» Material provided
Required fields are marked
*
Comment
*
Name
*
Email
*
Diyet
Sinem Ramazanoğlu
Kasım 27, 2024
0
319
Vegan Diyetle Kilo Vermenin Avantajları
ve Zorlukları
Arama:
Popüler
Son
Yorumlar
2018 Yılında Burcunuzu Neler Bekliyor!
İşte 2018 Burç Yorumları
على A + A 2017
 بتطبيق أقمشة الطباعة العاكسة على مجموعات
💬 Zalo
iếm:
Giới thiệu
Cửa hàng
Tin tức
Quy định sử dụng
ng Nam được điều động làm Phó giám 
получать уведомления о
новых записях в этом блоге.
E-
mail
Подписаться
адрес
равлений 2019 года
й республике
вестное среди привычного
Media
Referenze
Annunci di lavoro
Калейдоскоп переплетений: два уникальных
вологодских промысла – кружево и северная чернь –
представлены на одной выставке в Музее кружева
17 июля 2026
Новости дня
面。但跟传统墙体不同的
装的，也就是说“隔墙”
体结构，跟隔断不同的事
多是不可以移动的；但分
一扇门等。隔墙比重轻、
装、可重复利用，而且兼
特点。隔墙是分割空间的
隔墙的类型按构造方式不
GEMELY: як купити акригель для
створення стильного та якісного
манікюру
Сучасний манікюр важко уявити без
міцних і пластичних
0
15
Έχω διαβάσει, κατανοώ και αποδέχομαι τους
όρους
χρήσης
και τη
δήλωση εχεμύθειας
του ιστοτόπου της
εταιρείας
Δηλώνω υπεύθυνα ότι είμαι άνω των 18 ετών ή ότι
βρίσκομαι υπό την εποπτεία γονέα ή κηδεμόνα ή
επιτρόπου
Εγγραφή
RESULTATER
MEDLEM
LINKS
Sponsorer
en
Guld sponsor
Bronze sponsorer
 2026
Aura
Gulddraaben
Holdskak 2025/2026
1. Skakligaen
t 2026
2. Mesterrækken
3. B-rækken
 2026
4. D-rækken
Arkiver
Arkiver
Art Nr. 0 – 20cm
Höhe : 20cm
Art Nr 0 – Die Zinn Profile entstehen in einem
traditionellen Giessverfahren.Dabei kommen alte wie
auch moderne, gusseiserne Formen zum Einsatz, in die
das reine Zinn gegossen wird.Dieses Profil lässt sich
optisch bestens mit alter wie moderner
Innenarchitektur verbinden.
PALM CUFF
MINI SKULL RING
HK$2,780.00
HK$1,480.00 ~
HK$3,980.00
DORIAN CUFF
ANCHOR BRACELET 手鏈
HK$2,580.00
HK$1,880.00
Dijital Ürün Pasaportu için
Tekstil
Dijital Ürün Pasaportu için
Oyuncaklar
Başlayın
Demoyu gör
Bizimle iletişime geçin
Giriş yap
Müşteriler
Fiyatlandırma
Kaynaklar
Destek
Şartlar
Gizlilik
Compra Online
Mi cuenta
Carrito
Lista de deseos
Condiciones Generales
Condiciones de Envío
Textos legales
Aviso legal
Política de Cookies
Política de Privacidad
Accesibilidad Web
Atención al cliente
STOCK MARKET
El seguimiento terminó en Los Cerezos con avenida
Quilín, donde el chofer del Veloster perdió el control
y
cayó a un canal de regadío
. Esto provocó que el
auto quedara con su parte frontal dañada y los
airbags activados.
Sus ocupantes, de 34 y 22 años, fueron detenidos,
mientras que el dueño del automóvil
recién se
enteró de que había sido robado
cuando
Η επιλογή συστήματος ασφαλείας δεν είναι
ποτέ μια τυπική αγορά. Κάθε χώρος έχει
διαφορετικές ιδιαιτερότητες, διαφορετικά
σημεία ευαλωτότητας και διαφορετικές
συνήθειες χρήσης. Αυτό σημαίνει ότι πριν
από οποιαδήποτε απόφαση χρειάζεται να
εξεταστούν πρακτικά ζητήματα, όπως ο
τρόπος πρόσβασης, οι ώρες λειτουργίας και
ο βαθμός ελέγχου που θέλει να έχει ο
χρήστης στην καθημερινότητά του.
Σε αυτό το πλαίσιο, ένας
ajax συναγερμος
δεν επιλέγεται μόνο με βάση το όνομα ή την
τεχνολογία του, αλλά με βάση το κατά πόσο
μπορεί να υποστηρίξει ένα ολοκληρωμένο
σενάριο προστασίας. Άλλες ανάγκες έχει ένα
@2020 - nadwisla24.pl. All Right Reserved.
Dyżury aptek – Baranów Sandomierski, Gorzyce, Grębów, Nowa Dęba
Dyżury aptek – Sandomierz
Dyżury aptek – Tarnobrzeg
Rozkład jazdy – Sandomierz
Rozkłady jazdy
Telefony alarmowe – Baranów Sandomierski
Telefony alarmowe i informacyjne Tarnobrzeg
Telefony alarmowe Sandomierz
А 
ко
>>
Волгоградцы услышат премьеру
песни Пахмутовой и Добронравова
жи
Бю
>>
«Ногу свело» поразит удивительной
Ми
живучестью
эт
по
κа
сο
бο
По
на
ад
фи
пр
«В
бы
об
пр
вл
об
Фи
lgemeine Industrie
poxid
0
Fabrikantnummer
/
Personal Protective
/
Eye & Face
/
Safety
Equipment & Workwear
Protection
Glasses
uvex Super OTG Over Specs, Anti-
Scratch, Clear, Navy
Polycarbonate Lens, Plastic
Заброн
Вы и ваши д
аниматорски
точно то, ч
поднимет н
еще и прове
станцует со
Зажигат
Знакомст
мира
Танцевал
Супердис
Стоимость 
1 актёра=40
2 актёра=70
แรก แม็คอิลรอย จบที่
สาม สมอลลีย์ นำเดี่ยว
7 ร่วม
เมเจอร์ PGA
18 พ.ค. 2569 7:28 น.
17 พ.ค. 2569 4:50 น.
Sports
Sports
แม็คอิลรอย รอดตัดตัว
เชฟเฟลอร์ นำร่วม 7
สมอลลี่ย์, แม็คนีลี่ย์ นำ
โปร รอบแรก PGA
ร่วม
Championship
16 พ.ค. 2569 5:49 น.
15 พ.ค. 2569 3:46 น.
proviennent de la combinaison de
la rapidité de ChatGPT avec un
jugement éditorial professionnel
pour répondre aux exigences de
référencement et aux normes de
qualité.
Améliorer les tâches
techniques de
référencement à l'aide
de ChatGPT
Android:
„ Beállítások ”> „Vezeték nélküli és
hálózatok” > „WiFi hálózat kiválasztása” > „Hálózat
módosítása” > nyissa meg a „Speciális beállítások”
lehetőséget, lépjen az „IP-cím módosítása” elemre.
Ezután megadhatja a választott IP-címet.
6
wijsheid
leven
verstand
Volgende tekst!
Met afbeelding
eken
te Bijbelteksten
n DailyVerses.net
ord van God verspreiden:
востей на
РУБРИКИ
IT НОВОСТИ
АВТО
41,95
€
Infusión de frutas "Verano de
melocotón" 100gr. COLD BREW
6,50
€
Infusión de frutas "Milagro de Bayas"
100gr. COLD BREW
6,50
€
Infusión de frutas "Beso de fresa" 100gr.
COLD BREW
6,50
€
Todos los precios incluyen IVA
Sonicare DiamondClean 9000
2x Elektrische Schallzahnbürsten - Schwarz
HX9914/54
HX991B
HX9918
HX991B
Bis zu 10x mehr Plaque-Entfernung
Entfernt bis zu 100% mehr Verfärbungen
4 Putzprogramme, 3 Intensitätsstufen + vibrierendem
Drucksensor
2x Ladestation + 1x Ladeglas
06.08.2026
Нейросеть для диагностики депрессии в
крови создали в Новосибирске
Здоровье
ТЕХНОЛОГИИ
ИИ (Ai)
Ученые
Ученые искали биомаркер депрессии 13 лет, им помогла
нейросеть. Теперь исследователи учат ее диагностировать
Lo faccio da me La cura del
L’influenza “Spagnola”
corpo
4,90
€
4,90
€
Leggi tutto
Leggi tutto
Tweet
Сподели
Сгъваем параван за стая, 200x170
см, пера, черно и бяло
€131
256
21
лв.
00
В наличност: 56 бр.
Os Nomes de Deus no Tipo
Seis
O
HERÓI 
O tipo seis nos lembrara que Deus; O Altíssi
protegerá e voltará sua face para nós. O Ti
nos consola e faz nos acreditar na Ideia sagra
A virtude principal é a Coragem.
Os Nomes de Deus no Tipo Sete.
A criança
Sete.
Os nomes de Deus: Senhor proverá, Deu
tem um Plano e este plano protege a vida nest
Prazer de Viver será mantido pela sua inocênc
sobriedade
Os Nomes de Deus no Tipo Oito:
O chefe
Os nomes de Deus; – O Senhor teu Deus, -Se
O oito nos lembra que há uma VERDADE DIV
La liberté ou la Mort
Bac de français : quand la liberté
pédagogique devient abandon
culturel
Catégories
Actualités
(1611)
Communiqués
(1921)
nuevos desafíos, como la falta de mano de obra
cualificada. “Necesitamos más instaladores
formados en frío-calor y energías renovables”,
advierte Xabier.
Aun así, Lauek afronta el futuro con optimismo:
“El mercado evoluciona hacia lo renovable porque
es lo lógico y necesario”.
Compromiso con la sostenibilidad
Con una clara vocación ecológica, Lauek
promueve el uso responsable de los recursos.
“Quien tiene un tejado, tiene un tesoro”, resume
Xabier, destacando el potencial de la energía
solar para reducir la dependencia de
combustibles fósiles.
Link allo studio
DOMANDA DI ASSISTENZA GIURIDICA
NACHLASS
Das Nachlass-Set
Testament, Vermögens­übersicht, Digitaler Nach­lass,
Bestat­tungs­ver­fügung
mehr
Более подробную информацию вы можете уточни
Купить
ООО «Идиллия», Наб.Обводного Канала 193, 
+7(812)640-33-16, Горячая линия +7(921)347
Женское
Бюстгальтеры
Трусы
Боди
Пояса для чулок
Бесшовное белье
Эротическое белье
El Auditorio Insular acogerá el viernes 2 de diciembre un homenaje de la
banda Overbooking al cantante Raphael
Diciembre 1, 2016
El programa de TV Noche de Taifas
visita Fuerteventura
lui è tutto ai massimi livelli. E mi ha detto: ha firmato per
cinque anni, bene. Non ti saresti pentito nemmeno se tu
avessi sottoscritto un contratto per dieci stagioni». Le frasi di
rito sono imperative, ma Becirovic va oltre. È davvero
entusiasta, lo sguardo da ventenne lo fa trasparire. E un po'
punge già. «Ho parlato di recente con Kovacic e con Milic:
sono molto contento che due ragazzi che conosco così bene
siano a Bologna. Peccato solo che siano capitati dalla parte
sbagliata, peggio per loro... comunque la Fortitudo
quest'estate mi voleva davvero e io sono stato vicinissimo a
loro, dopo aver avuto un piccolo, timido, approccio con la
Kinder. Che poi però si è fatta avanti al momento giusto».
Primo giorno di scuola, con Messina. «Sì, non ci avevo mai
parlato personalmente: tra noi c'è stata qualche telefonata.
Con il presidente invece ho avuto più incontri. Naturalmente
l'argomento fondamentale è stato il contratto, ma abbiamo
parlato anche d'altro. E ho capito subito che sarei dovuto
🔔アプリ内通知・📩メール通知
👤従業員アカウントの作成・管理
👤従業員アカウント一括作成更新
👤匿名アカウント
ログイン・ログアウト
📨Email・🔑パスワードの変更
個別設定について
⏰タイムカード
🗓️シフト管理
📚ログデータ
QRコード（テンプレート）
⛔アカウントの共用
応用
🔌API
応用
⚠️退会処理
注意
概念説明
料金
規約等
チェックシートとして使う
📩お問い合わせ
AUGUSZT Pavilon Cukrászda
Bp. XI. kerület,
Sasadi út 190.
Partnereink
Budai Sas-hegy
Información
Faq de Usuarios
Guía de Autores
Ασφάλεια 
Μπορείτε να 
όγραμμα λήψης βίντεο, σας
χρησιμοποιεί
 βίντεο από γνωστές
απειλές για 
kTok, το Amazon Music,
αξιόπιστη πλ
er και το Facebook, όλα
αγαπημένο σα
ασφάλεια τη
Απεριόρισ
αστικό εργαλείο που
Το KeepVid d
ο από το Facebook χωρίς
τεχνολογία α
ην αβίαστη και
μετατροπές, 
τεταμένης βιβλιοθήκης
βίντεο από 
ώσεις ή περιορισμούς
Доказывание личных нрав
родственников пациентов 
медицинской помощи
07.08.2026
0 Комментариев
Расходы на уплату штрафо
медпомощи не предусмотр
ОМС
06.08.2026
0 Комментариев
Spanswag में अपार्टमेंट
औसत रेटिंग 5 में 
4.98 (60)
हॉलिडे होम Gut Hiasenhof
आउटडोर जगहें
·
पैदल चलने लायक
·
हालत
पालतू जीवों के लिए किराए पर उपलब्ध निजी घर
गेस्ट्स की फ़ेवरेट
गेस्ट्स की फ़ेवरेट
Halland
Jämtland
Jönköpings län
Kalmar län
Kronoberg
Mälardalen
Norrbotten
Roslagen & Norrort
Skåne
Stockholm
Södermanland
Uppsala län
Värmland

» What you have to do
Whenever "stato" occurs in a line above, copy that line.

» Solution to the exercise
quest'estate mi voleva davvero e io sono stato vicinissimo a
l'argomento fondamentale è stato il contratto, ma abbiamo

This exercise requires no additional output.